Amanda hatte mir gesagt, dass er Lehrer sei. Ein ausgebrannter Chemielehrer an einer schicken Privatschule in einem Vorort von Stirling. Verbrachte die Wochenenden mit Freunden und versuchte unter der Woche, das vorgeschriebene Klassenziel zu erreichen. Kein schlechtes Leben, aber vielleicht auch nicht mehr als das.
»Er hat Golf gespielt«, sagte Amanda, als ich sie um elf Uhr anrief, um mit ihr über Hamish zu sprechen. »Es gibt vier Männer, die das bezeugen können. Er hätte es nicht getan. Er ist ein netter Typ, und er hat sie geliebt, und Sie müssen damit aufhören. Sie werden verrückt. Bitte rufen Sie mich nicht wieder an.«
Hatte er sie geliebt? Konnte er das, wo doch tragische Ereignisse am Anfang und Ende ihrer Beziehung standen? Konnte es ihm gefallen, dass sie manchmal die Augen schloss und ihn sich anders vorstellte?

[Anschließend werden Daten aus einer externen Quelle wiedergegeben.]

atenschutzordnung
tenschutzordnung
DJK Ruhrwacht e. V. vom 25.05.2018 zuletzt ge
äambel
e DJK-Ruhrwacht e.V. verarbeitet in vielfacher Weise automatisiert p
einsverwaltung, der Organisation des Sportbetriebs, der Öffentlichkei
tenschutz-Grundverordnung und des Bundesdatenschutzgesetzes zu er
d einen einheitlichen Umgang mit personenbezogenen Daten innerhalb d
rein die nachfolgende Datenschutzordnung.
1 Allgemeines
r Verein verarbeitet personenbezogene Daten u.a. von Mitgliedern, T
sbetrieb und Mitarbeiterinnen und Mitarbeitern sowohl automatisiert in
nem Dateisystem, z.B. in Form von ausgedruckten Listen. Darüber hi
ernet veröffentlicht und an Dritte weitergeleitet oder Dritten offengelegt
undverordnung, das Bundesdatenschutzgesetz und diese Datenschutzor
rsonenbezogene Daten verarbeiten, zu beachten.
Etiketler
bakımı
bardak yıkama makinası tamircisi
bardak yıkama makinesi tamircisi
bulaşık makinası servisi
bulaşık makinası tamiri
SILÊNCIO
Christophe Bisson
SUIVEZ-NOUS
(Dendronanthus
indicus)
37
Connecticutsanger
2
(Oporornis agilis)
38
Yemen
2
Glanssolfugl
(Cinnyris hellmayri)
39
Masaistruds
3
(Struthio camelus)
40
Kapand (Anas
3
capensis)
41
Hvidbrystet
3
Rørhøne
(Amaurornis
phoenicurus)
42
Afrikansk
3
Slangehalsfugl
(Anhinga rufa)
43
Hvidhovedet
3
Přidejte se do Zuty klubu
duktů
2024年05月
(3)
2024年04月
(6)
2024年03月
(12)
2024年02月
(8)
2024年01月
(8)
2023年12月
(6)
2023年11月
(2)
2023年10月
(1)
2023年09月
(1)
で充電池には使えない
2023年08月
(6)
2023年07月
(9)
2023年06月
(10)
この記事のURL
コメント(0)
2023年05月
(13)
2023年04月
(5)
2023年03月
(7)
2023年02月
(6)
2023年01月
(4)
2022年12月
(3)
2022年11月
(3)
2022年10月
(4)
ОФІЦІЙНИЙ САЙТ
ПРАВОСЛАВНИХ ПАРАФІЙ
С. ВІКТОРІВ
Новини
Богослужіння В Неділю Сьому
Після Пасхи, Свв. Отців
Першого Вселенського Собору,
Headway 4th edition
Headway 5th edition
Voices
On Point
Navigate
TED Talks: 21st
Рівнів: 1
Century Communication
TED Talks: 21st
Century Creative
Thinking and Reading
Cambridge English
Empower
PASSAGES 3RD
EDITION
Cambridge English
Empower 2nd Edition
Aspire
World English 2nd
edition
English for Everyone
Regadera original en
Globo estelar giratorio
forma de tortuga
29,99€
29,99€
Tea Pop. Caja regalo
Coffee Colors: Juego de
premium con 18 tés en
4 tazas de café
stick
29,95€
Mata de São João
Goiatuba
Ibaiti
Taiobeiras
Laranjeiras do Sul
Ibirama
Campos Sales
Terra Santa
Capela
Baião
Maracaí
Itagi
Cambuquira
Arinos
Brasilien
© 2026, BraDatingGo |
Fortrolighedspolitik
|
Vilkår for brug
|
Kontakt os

Na gut, dachte ich mir, hat er also Golf gespielt. Damit hat sich der Fall. Wie sehr er es vielleicht gewollt hat, er war’s nicht. Ich kreuzte ihn durch, rauchte noch eine, nahm einen letzten Schluck, und dann bestürmten mich die Fragen … Amanda. Warum war sie so abwehrend? So komisch? Warum wollte sie, dass ich aufhörte, ihr und Jeremy zu helfen? Warum wurde sie wütend, obwohl doch ihr über alles geliebter Mann lebenslänglich hinter Gitter kommen konnte? Warum lachte sie, wenn sie nicht lachen sollte? Bei unserem zweiten Gespräch hatte sie mirdie ganze Geschichte von Jeremy und seiner Schwester Bella aufgetischt, aber der Polizei hatte sie nichts gesagt. Warum redete sie nicht hartnäckiger auf Jeremys Mutter ein, damit die mit der Wahrheit über Jeremys Aufenthaltsort rausrückte? Hatte sie es überhaupt versucht? Sie hatte nie etwas in dieser Richtung verlauten lassen.
Ihr ganzes Leben lang hatte sie an nichts anderes gedacht. Hatte sich nach nichts so sehr gesehnt wie nach diesem Menschen: ihr ganz persönliches Disneyland, das ihr zustand, aber nicht gehörte. Hatte sich die Begegnung ausgemalt: den besonderen Draht zueinander, die geteilten Sorgen, die geteilte Leere, und dann findet sie sie, aber es bringt nichts. Es ist sogar verstörend. Oder?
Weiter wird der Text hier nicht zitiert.